◆ PROBLEM TO SOLVE
Extract the lines from the first one in the records below through the line containing "devices are also", keeping both ends and leaving out any pictures.

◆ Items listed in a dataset
****************************************

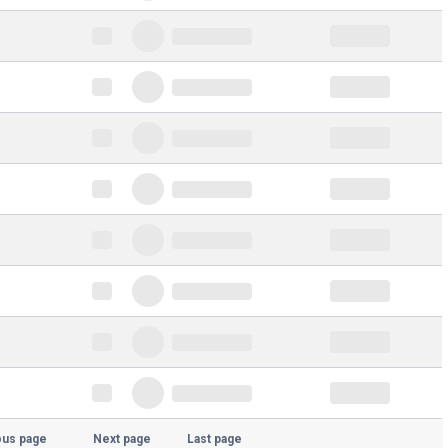
ous page
Next page
Last page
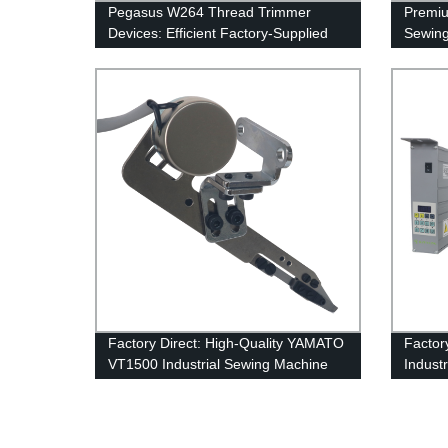
Pegasus W264 Thread Trimmer
Premiu
Devices: Efficient Factory-Supplied
Sewing
Automa...
Threa
New Up
Desig
Factory Direct: High-Quality YAMATO
Factor
VT1500 Industrial Sewing Machine
Indust
with Automatic Thread Trimmer and
Servo
Upper Cutter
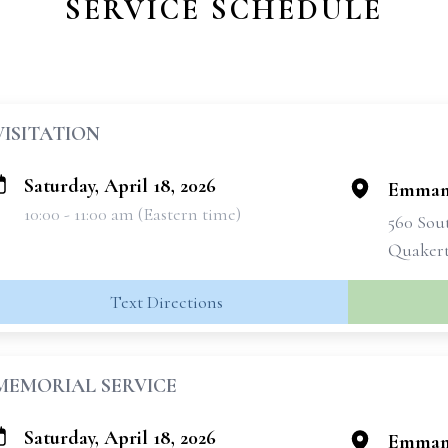
SERVICE SCHEDULE
VISITATION
Saturday, April 18, 2026
Emmanu
10:00 - 11:00 am (Eastern time)
560 Sou
Quakert
Text Directions
MEMORIAL SERVICE
Saturday, April 18, 2026
Emmanu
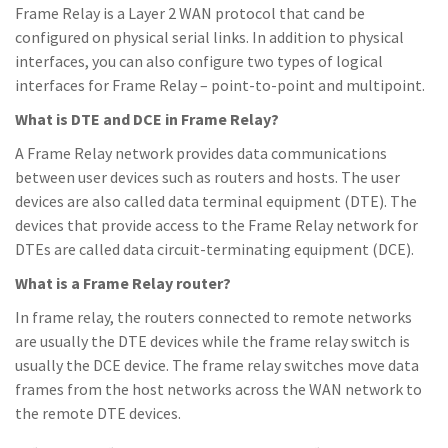
Frame Relay is a Layer 2 WAN protocol that cand be
configured on physical serial links. In addition to physical
interfaces, you can also configure two types of logical
interfaces for Frame Relay – point-to-point and multipoint.
What is DTE and DCE in Frame Relay?
A Frame Relay network provides data communications
between user devices such as routers and hosts. The user
devices are also called data terminal equipment (DTE). The
devices that provide access to the Frame Relay network for
DTEs are called data circuit-terminating equipment (DCE).
What is a Frame Relay router?
In frame relay, the routers connected to remote networks
are usually the DTE devices while the frame relay switch is
usually the DCE device. The frame relay switches move data
frames from the host networks across the WAN network to
the remote DTE devices.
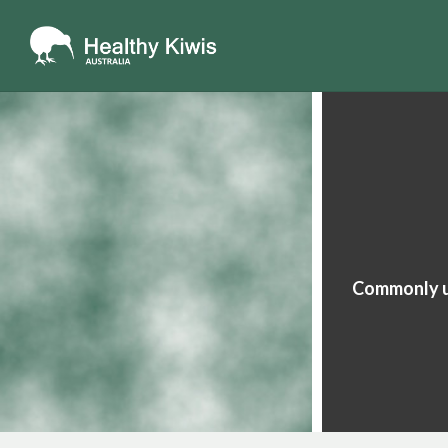
Commonly us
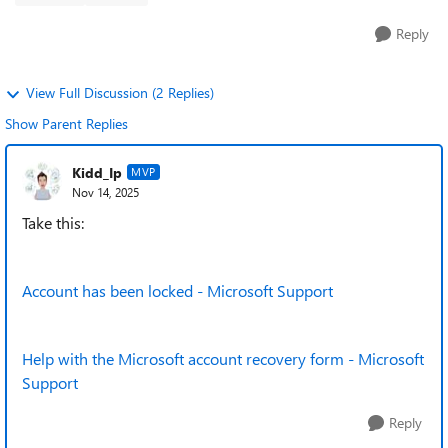
Reply
View Full Discussion (2 Replies)
Show Parent Replies
Kidd_Ip
MVP
Nov 14, 2025
Take this:
Account has been locked - Microsoft Support
Help with the Microsoft account recovery form - Microsoft
Support
Reply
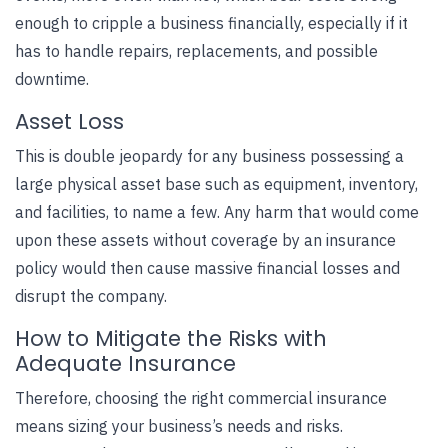
enough to cripple a business financially, especially if it
has to handle repairs, replacements, and possible
downtime.
Asset Loss
This is double jeopardy for any business possessing a
large physical asset base such as equipment, inventory,
and facilities, to name a few. Any harm that would come
upon these assets without coverage by an insurance
policy would then cause massive financial losses and
disrupt the company.
How to Mitigate the Risks with
Adequate Insurance
Therefore, choosing the right commercial insurance
means sizing your business’s needs and risks.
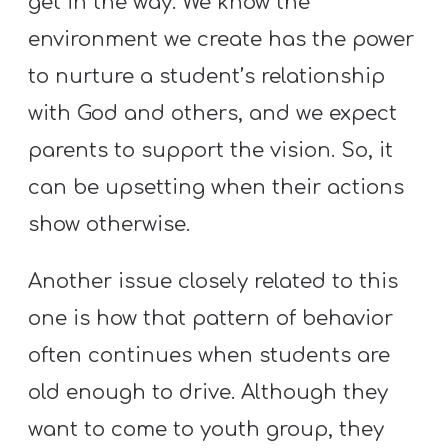
get in the way. We know the
A
w submenu
environment we create has the power
B
O
to nurture a student’s relationship
U
with God and others, and we expect
T
parents to support the vision. So, it
can be upsetting when their actions
F
show otherwise.
w submenu
R
E
Another issue closely related to this
E
one is how that pattern of behavior
often continues when students are
old enough to drive. Although they
M
Y
want to come to youth group, they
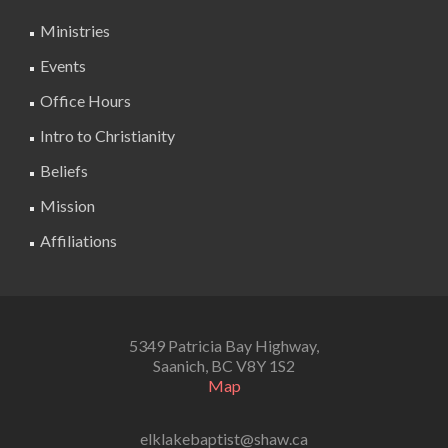
Ministries
Events
Office Hours
Intro to Christianity
Beliefs
Mission
Affiliations
5349 Patricia Bay Highway,
Saanich, BC V8Y 1S2
Map
elklakebaptist@shaw.ca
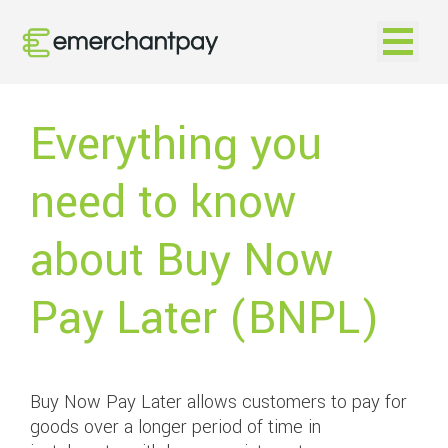
Open na
Everything you
need to know
about Buy Now
Pay Later (BNPL)
Buy Now Pay Later allows customers to pay for
goods over a longer period of time in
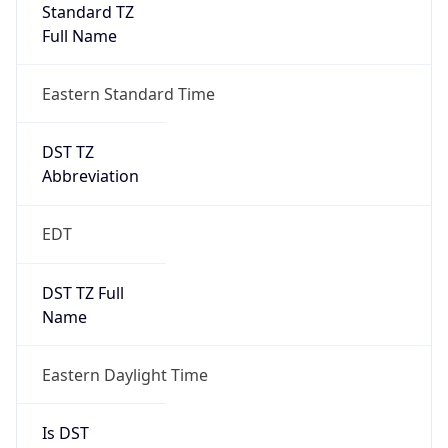
Standard TZ
Full Name
Eastern Standard Time
DST TZ
Abbreviation
EDT
DST TZ Full
Name
Eastern Daylight Time
Is DST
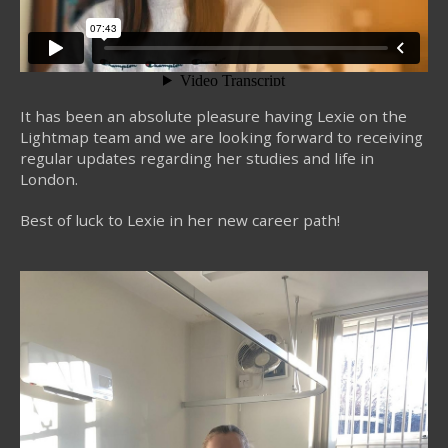
It has been an absolute pleasure having Lexie on the
Lightmap team and we are looking forward to receiving
regular updates regarding her studies and life in
London.
Best of luck to Lexie in her new career path!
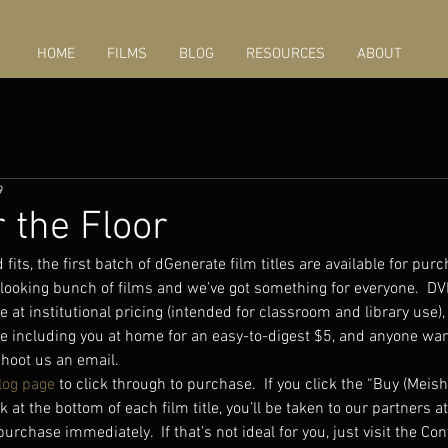
HOME
FILMS
BLOG
RESOURCES
ABOUT
9
 the Floor
fits, the first batch of dGenerate film titles are available for purch
-looking bunch of films and we’ve got something for everyone.  
e at institutional pricing (intended for classroom and library use)
ne including you at home for an easy-to-digest $5, and anyone wan
shoot us an email.  
log page
 to click through to purchase.  If you click the “Buy (Meish
k at the bottom of each film title, you’ll be taken to our partners 
rchase immediately.  If that’s not ideal for you, just visit the Con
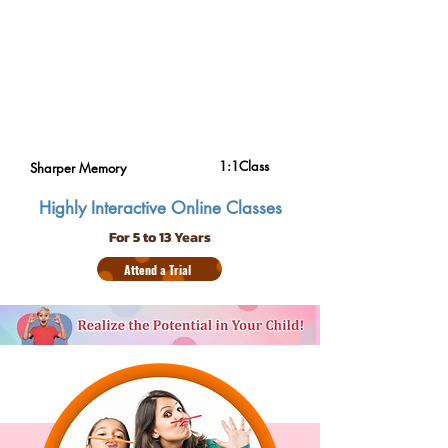
1:1Class
Sharper Memory
Highly Interactive Online Classes
For 5 to 13 Years
Attend a Trial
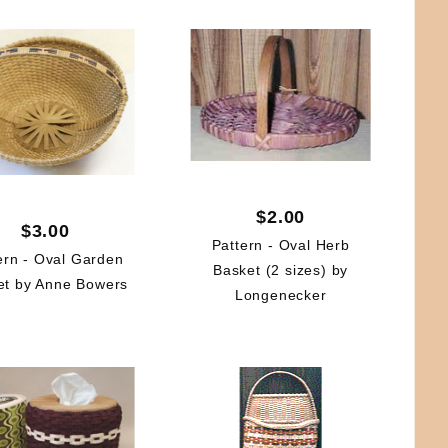
$2.00
$3.00
Pattern - Oval Herb
ern - Oval Garden
Basket (2 sizes) by
et by Anne Bowers
Longenecker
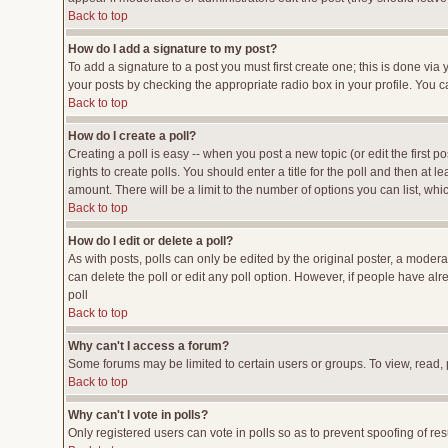
Back to top
How do I add a signature to my post?
To add a signature to a post you must first create one; this is done vi
your posts by checking the appropriate radio box in your profile. You c
Back to top
How do I create a poll?
Creating a poll is easy -- when you post a new topic (or edit the first p
rights to create polls. You should enter a title for the poll and then at l
amount. There will be a limit to the number of options you can list, whi
Back to top
How do I edit or delete a poll?
As with posts, polls can only be edited by the original poster, a moderato
can delete the poll or edit any poll option. However, if people have al
poll
Back to top
Why can't I access a forum?
Some forums may be limited to certain users or groups. To view, read,
Back to top
Why can't I vote in polls?
Only registered users can vote in polls so as to prevent spoofing of res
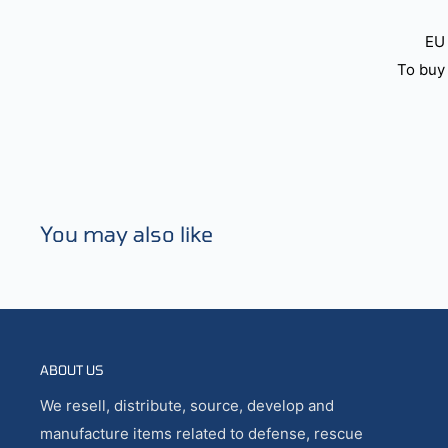
EU 
To buy 
You may also like
ABOUT US
We resell, distribute, source, develop and
manufacture items related to defense, rescue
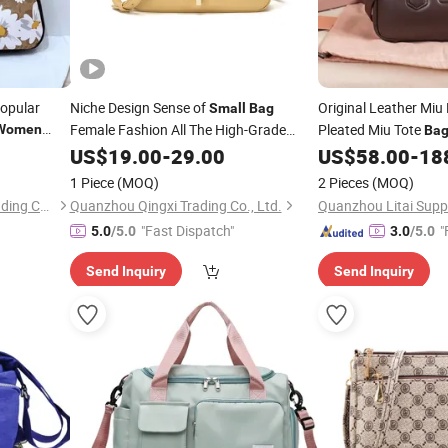
Popular
Niche Design Sense of
Original Leather Miu
Small
Bag
Female Fashion All The High-Grade
Pleated Miu Tote
Women
Ba
Messenger
Sense of Foreign Fashion Crossbody
Crossbody
US$
19.00
-
29.00
US$
58.00
-
18
Women's
for
Bag
Women
Held
Square
Small
B
1 Piece
(MOQ)
2 Pieces
(MOQ)
Quanzhou Chunfeng Shili Trading Co., Ltd.
Quanzhou Qingxi Trading Co., Ltd.
"Fast Dispatch"
"
5.0
/5.0
3.0
/5.0
Send Inquiry
Send Inquiry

****************************************

◆ SOLUTION TO THE PROBLEM
ous page
Next page
Last page
Pegasus W264 Thread Trimmer
Premiu
Devices: Efficient Factory-Supplied
Sewing
Automa...
Threa
New Up
Desig
Factory Direct: High-Quality YAMATO
Factor
VT1500 Industrial Sewing Machine
Indust
with Automatic Thread Trimmer and
Servo
Upper Cutter
SERVICE SCHEDULE
VISITATION
Saturday, April 18, 2026
Emmanu
10:00 - 11:00 am (Eastern time)
560 Sou
Quakert
Text Directions
MEMORIAL SERVICE
Saturday, April 18, 2026
Emmanu
Frame Relay is a Layer 2 WAN protocol that cand be
configured on physical serial links. In addition to physical
interfaces, you can also configure two types of logical
interfaces for Frame Relay – point-to-point and multipoint.
What is DTE and DCE in Frame Relay?
A Frame Relay network provides data communications
between user devices such as routers and hosts. The user
devices are also called data terminal equipment (DTE). The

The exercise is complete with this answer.